Oita Trinita Bandarq celebrate a first ever title

Oita Trinita Bandarq celebrate a first ever title

Oita Trinita fans enjoy their big day out”I let the players down, and I want to apologise to the fans who came all the way out here to see us. I know it’s over and done with, and that there’s no sense in getting down about this.”

“But this one hurts, and it’s depressing. I can’t find the words to describe how badly I feel.”

Shimizu S-Pulse coach Kenta Hasegawa’s sombre quip to The Daily Yomiuri in the wake of his team’s 2-0 League Cup final defeat to Oita Trinita on Bandarq November 1 stood in glaring contrast to the euphoria emanating from the Trinita dressing room.

Such is the agony and ecstasy of football, as Oita Trinita were crowned 2008 League Cup champions after a convincing win over their more fancied opponents in front of 44,723 fans at the National Stadium in Tokyo.

Both coaches took tactical risks on a sunny afternoon in the Japanese capital, but it was Oita coach Pericles Chamusca’s gamble of starting injury-prone club captain Daiki Takamatsu up front that paid off, as Takamatsu responded with the opening goal on sixty-nine minutes.

That prompted an immediate change from Hasegawa, who had plumped for youthful exuberance in the form of Keisuke Iwashita and Masaki Yamamoto down his right hand side, only to switch back to experience as Daisuke Ichikawa and Marcos Paulo Alves were introduced as soon as S-Pulse began chasing the game.

The change came too late for a nervous-looking Shimizu, and Oita sealed their win when veteran Ueslei produced a cool finish one-on-one with Yamamoto to send the massive contingent of Trinita fans behind the goal wild with delight.

A tense battle in the 2008 League Cup finalOita coach Chamascu was quick to highlight the historical importance of Oita’s win in a post-match statement to The Japan Times.
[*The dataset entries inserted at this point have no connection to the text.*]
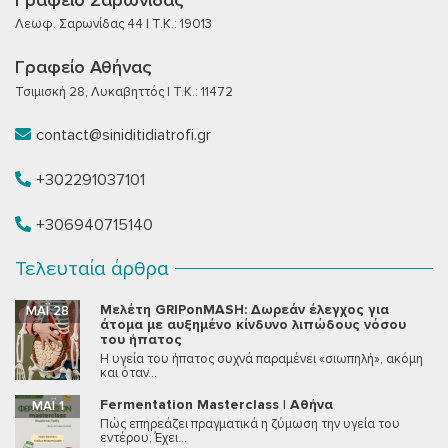
Γραφείο Σαρωνίδας
Λεωφ. Σαρωνίδας 44 | T.K.: 19013
Γραφείο Αθήνας
Τσιμισκή 28, Λυκαβηττός | T.K.: 11472
contact@siniditidiatrofi.gr
+302291037101
+306940715140
Τελευταία άρθρα
Μελέτη GRIPonMASH: Δωρεάν έλεγχος για
ΜΆΙ 28
άτομα με αυξημένο κίνδυνο λιπώδους νόσου
του ήπατος
Η υγεία του ήπατος συχνά παραμένει «σιωπηλή», ακόμη
και όταν...
Fermentation Masterclass | Αθήνα
ΜΆΙ 1
Πώς επηρεάζει πραγματικά η ζύμωση την υγεία του
εντέρου; Έχει...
“It is the first title for a Kyushu team ever, and it will have a very big impact not just in Kyushu but across Japan. It should help to improve football everywhere, and it shows that football has already improved in Kyushu.”

The Brazilian was not the only one celebrating a first ever title for the southern island of Kyushu, with J. League chairman Kenji Onitake delighted with Oita’s historic victory.

Oita’s triumph was Shimizu’s tragedy, and the tens of thousands of S-Pulse fans that had made the journey to Kokuritsu trudged downcast through the streets of Sendagaya in the wake of another painful defeat on the national stage.

It is almost eight years since Shimizu lifted the Emperor’s Cup on New Year’s Day in 2001, and the Shizuoka side have now lost twice in succession at the National Stadium after they were losing finalists in the 2005 Emperor’s Cup to Urawa Reds.

This moment belonged to an Oita side who out-thought and out-fought their opponents on the big stage, however, and few could begrudge the Kyushu side their success on what was an historic day for Japanese football.